Word for word, copy the records and drop the pictures.

_Supplied data_:
·····

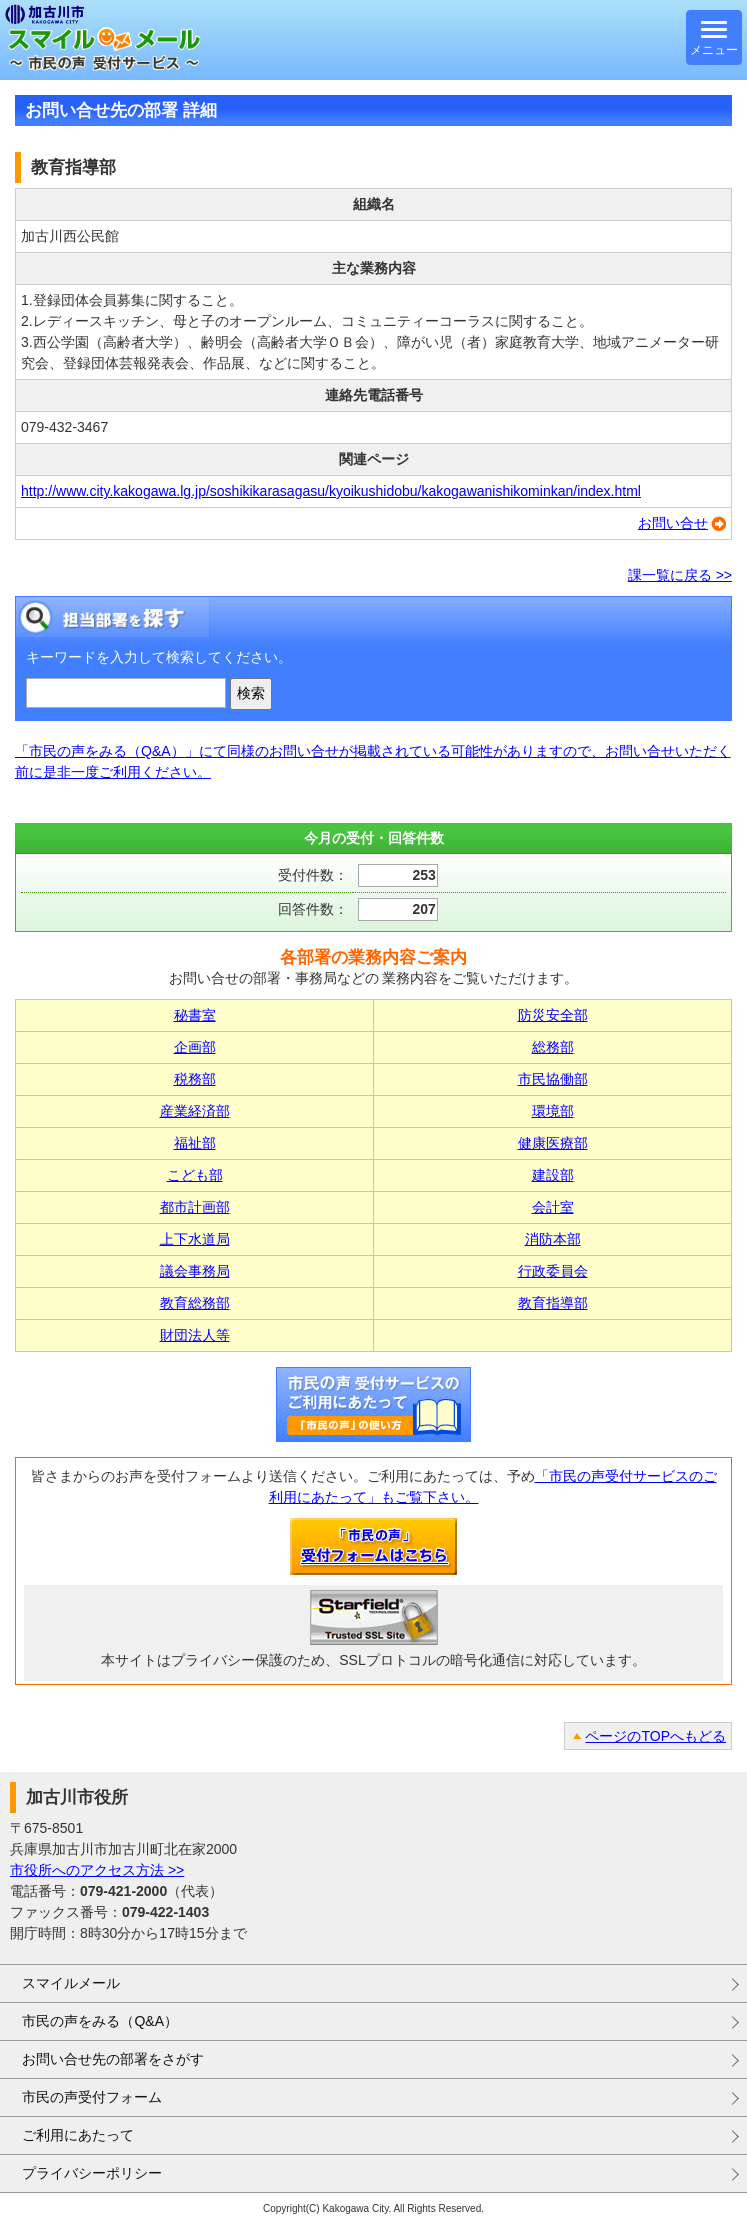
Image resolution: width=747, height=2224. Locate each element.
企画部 (195, 1047)
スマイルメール (71, 1983)
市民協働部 (553, 1079)
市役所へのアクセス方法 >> (97, 1870)
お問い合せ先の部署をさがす (113, 2059)
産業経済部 (195, 1111)
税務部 (195, 1079)
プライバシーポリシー (92, 2173)
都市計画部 (195, 1207)
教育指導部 (553, 1303)
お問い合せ (673, 523)
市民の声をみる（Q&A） (100, 2021)
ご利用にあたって (78, 2135)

·····

_Task response_:
Image resolution: width=747, height=2224. Locate each element.
企画部 (195, 1047)
スマイルメール (71, 1983)
市民協働部 (553, 1079)
市役所へのアクセス方法 >> (97, 1870)
お問い合せ先の部署をさがす (113, 2059)
産業経済部 (195, 1111)
税務部 (195, 1079)
プライバシーポリシー (92, 2173)
都市計画部 (195, 1207)
教育指導部 (553, 1303)
お問い合せ (673, 523)
市民の声をみる（Q&A） (100, 2021)
ご利用にあたって (78, 2135)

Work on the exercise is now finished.